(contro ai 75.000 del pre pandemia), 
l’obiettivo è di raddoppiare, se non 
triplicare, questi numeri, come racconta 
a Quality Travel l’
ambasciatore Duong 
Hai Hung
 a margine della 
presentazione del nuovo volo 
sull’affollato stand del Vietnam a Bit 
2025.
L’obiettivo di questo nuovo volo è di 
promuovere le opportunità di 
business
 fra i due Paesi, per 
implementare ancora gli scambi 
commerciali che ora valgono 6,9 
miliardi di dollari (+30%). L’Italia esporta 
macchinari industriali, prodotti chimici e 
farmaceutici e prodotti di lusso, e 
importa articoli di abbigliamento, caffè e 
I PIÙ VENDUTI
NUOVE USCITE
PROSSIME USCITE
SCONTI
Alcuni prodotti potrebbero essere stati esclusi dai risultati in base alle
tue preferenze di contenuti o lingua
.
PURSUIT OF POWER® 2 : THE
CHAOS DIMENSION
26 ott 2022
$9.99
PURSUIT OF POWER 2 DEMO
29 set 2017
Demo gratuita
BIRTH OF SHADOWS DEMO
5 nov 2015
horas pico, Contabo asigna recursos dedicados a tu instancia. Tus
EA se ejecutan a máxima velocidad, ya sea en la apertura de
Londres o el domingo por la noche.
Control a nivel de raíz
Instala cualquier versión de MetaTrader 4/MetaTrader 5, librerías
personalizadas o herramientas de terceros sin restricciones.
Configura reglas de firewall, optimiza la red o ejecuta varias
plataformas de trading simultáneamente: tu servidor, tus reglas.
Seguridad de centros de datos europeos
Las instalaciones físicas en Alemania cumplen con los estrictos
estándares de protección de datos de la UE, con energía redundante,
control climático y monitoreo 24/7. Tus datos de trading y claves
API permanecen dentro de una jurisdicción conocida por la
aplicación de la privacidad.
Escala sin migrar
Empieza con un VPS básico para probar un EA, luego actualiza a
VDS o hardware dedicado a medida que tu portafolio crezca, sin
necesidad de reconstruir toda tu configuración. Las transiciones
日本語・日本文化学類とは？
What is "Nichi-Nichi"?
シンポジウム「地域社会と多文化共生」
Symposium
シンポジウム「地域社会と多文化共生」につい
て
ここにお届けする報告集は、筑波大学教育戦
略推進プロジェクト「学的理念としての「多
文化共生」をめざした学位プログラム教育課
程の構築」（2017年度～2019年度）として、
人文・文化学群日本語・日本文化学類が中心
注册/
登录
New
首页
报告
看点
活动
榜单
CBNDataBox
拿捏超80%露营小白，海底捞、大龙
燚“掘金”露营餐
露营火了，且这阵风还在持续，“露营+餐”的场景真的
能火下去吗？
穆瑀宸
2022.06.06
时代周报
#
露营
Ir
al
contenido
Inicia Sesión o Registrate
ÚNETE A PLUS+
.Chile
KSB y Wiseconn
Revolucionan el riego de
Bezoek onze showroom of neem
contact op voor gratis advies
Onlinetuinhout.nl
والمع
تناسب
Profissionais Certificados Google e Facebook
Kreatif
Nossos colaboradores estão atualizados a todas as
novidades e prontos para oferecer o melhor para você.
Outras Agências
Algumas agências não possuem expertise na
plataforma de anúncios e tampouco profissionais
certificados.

What to produce:
A bare number should be your reply: how many lines in the entries above include the word "obiettivo".

Solution for this problem:
2